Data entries
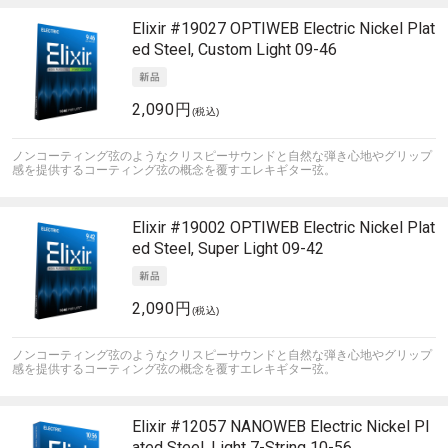
Elixir
#19027 OPTIWEB Electric Nickel Plat
ed Steel, Custom Light 09-46
2,090円
(税込)
ノンコーティング弦のようなクリスピーサウンドと自然な弾き心地やグリップ
感を提供するコーティング弦の概念を覆すエレキギター弦。
Elixir
#19002 OPTIWEB Electric Nickel Plat
ed Steel, Super Light 09-42
2,090円
(税込)
ノンコーティング弦のようなクリスピーサウンドと自然な弾き心地やグリップ
感を提供するコーティング弦の概念を覆すエレキギター弦。
Elixir
#12057 NANOWEB Electric Nickel Pl
ated Steel, Light 7-String 10-56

◆ Exercise
Return all the data above as written, leaving out only the pictures.

◆ Reply
Elixir
#19027 OPTIWEB Electric Nickel Plat
ed Steel, Custom Light 09-46
2,090円
(税込)
ノンコーティング弦のようなクリスピーサウンドと自然な弾き心地やグリップ
感を提供するコーティング弦の概念を覆すエレキギター弦。
Elixir
#19002 OPTIWEB Electric Nickel Plat
ed Steel, Super Light 09-42
2,090円
(税込)
ノンコーティング弦のようなクリスピーサウンドと自然な弾き心地やグリップ
感を提供するコーティング弦の概念を覆すエレキギター弦。
Elixir
#12057 NANOWEB Electric Nickel Pl
ated Steel, Light 7-String 10-56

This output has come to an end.